Diagnostic reports also shows that 105 students (13.3% of those with SEN) are grouped
as having a learning disability or other psychiatric disorder that is not legally
recognized as SEN according to Brazilian law. The fact that there is such a high proportion
of SEN students recorded as having learning/psychiatric disorders further strengthens
the need to take steps to produce accurate diagnoses. This outcome raises the following
considerations: a) it is probable that these learning/psychiatric diagnoses do not
reflect the real primary condition, and it is the responsibility of the health services
to provide a reliable diagnosis so that these students are included as SEN students;
b) if this actually is the primary diagnosis of the student, we note an inappropriate
use of SEN services in these cases.
This study also mapped aspects related to the use of social inclusion services and
medication. The identified data show that, from a functional point of view, about
10% use a wheelchair, adapted transport or diapers. One interesting development is
the registration and classification of various functional domains using the criteria
of the International Classification of Functioning[22]. There have been some successful experiences in the Brazilian educational context[23],[24],[25]. As well, almost 50% of SEN students use medications regularly.
One noteworthy item in Table 1 is the low percentage of SEN students who have access
to specialized educational services or support. Approximately 67% do not use this
type of service. An analysis comparing the diagnostic condition with the use of these
services indicated that only 32% of students with intellectual disability, and 25%
with autism spectrum disorder were using them.
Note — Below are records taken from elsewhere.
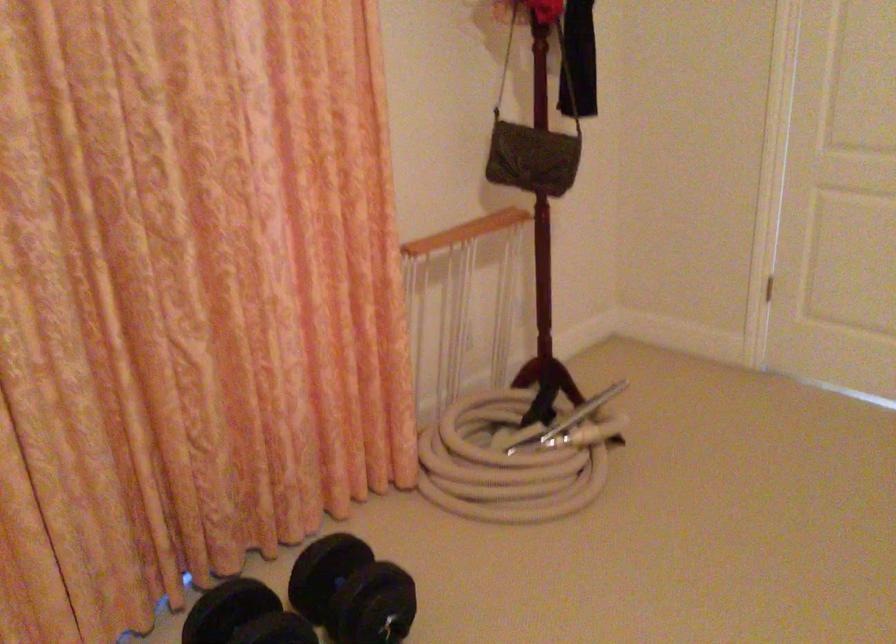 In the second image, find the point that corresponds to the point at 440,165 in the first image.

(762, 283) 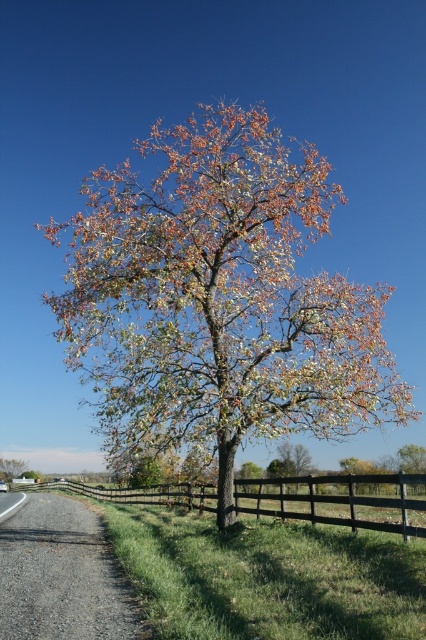 Question: Among these objects, which one is nearest to the camera?

Choices:
 (A) green leafy tree at center
 (B) gravel road at lower left
 (C) brown wooden fence at center

Answer: (B)

Question: Is autumn leaves wood at center in front of green leafy tree at center?

Choices:
 (A) yes
 (B) no

Answer: (A)

Question: Among these objects, which one is farthest from the camera?

Choices:
 (A) brown wooden fence at center
 (B) green leafy tree at center

Answer: (B)

Question: Among these objects, which one is farthest from the camera?

Choices:
 (A) autumn leaves wood at center
 (B) brown wooden fence at center
 (C) green leafy tree at center
 (D) gravel road at lower left

Answer: (C)

Question: Can you confirm if autumn leaves wood at center is smaller than green leafy tree at center?

Choices:
 (A) no
 (B) yes

Answer: (A)

Question: Is autumn leaves wood at center above gravel road at lower left?

Choices:
 (A) yes
 (B) no

Answer: (A) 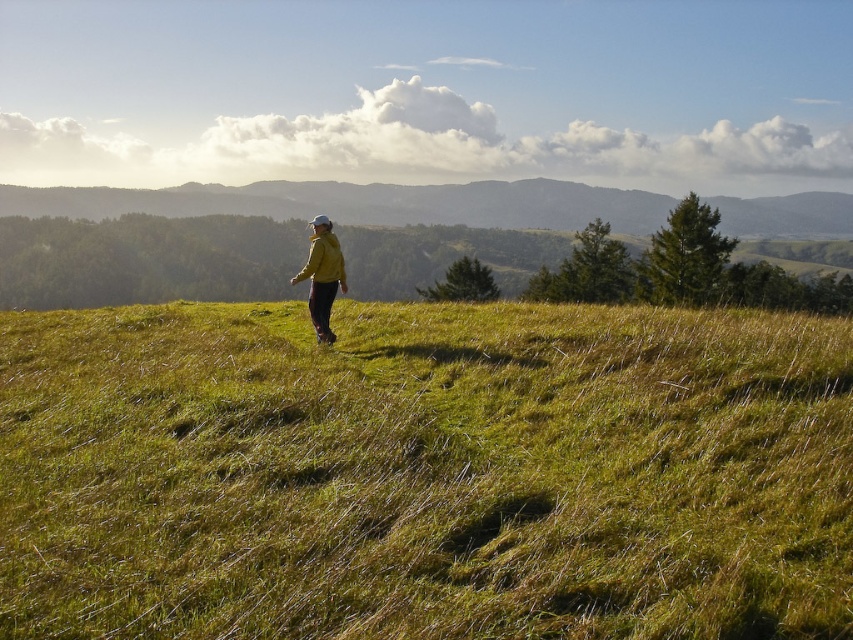 Question: Can you confirm if green grassy hillside at center is positioned to the left of yellow matte jacket at center?

Choices:
 (A) no
 (B) yes

Answer: (A)

Question: Can you confirm if green grassy hillside at center is positioned below yellow matte jacket at center?

Choices:
 (A) no
 (B) yes

Answer: (B)

Question: Which of the following is the farthest from the observer?

Choices:
 (A) green grassy hillside at center
 (B) yellow matte jacket at center

Answer: (B)

Question: Considering the relative positions of green grassy hillside at center and yellow matte jacket at center in the image provided, where is green grassy hillside at center located with respect to yellow matte jacket at center?

Choices:
 (A) below
 (B) above

Answer: (A)

Question: Which point is farther to the camera?

Choices:
 (A) (379, 452)
 (B) (345, 280)
 (C) (334, 246)

Answer: (B)

Question: Which is farther from the green grassy hillside at center?

Choices:
 (A) matte yellow jacket at center
 (B) yellow matte jacket at center

Answer: (B) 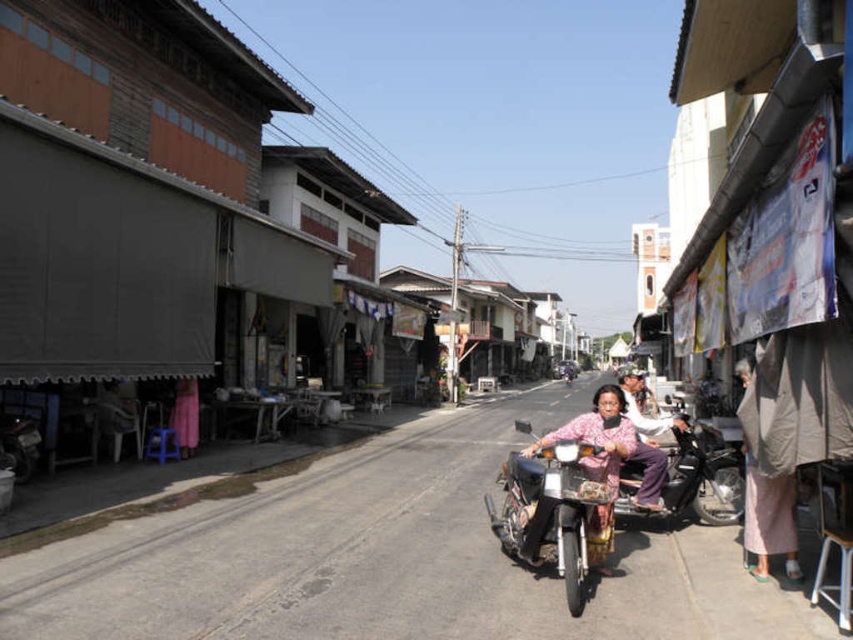 Does metallic silver motorcycle at center appear on the right side of matte pink pants at center?

No, metallic silver motorcycle at center is not to the right of matte pink pants at center.

Does point (573, 566) come behind point (657, 432)?

No, it is in front of (657, 432).

Where is `metallic silver motorcycle at center`? Image resolution: width=853 pixels, height=640 pixels. metallic silver motorcycle at center is located at coordinates (563, 499).

Between matte black motorcycle at center and matte pink pants at center, which one has more height?

Standing taller between the two is matte pink pants at center.

Between matte black motorcycle at center and matte pink pants at center, which one is positioned lower?

matte black motorcycle at center is lower down.

Between point (437, 509) and point (643, 412), which one is positioned in front?

Point (437, 509) is more forward.

At what (x,y) coordinates should I click in order to perform the action: click on matte black motorcycle at center. Please return your answer as a coordinate pair (x, y). This screenshot has height=640, width=853. Looking at the image, I should click on (386, 557).

Who is higher up, matte black motorcycle at center or metallic silver motorcycle at center?

metallic silver motorcycle at center is higher up.

Which is more to the left, matte black motorcycle at center or metallic silver motorcycle at center?

matte black motorcycle at center

The image size is (853, 640). Find the location of `matte black motorcycle at center`. matte black motorcycle at center is located at coordinates (386, 557). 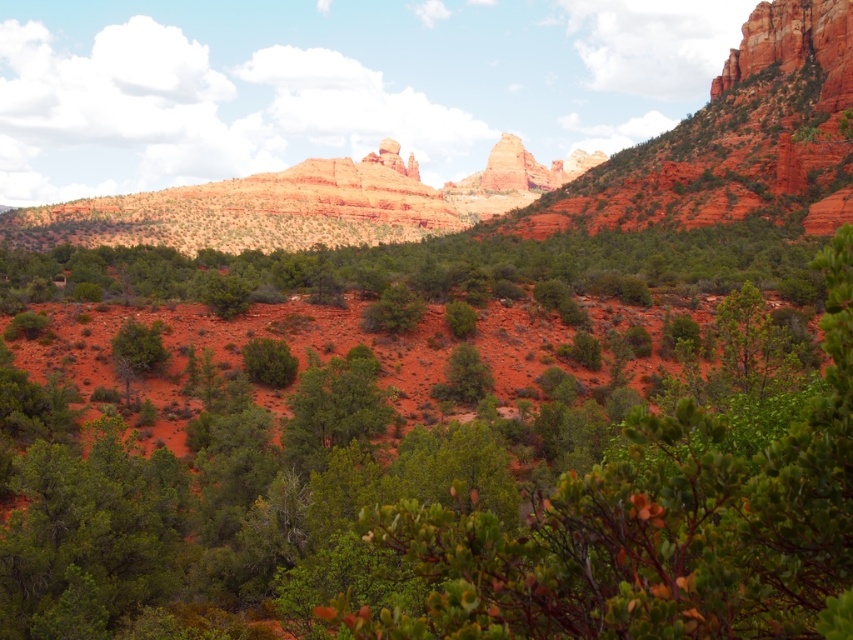 Between green leafy shrub at center and reddish-brown rock formation at center, which one has more height?

With more height is reddish-brown rock formation at center.

Can you confirm if green leafy shrub at center is bigger than reddish-brown rock formation at center?

No.

Where is `green leafy shrub at center`? This screenshot has height=640, width=853. green leafy shrub at center is located at coordinates (456, 502). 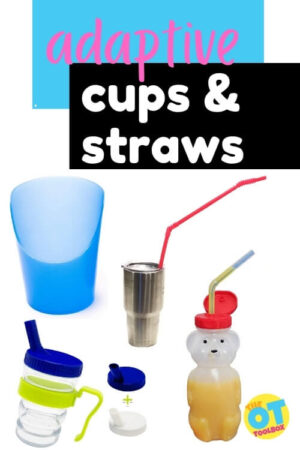 You are a GUI agent. You are given a task and a screenshot of the screen. Output one action in this format:
    pyautogui.click(x=<x>, y=<y>)
    Task: Click on the boxes
    
    Given the screenshot: What is the action you would take?
    [x=251, y=31], [x=260, y=150] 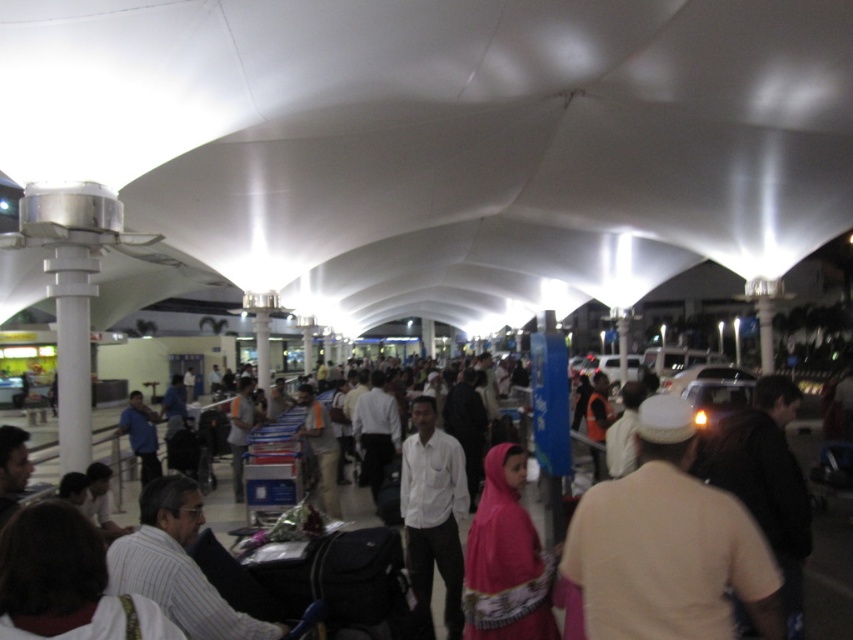 Which is more to the left, white striped shirt at lower left or brown fabric backpack at right?

Positioned to the left is white striped shirt at lower left.

Looking at this image, can you confirm if white striped shirt at lower left is positioned above brown fabric backpack at right?

Yes, white striped shirt at lower left is above brown fabric backpack at right.

Image resolution: width=853 pixels, height=640 pixels. I want to click on white striped shirt at lower left, so click(67, 582).

Does beige cotton shirt at center appear on the right side of pink satin dress at center?

Yes, beige cotton shirt at center is to the right of pink satin dress at center.

Between point (596, 538) and point (555, 625), which one is positioned in front?

Point (596, 538)

You are a GUI agent. You are given a task and a screenshot of the screen. Output one action in this format:
    pyautogui.click(x=<x>, y=<y>)
    Task: Click on the beige cotton shirt at center
    Image resolution: width=853 pixels, height=640 pixels.
    Given the screenshot: What is the action you would take?
    pyautogui.click(x=668, y=545)

Is beige cotton shirt at center to the left of brown fabric backpack at right from the viewer's perspective?

Indeed, beige cotton shirt at center is positioned on the left side of brown fabric backpack at right.

Which is in front, point (647, 400) or point (788, 605)?

Positioned in front is point (647, 400).

Is point (645, 472) behind point (741, 452)?

No.

Image resolution: width=853 pixels, height=640 pixels. Identify the location of beige cotton shirt at center. (668, 545).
To provide comprehensive care to this
population, pedagogical and educational measures, and adaptations to the curriculum
(multilevel or overlapping curricula), as recommended in studies from other countries,
should be made in the classroom[6].
Although the present study brings contributions for the field, it has some limitations
typical of studies based on secondary data, such as the reduced number of collected
variables and absence of some relevant information, such as the diagnostic status
of some of the sample.
In conclusion, these data suggest that there is a mismatch between the diagnostic
records and the SEN condition legally recognized according to Brazilian law, in addition
to the under-reporting and under specialized service use of students with disabilities.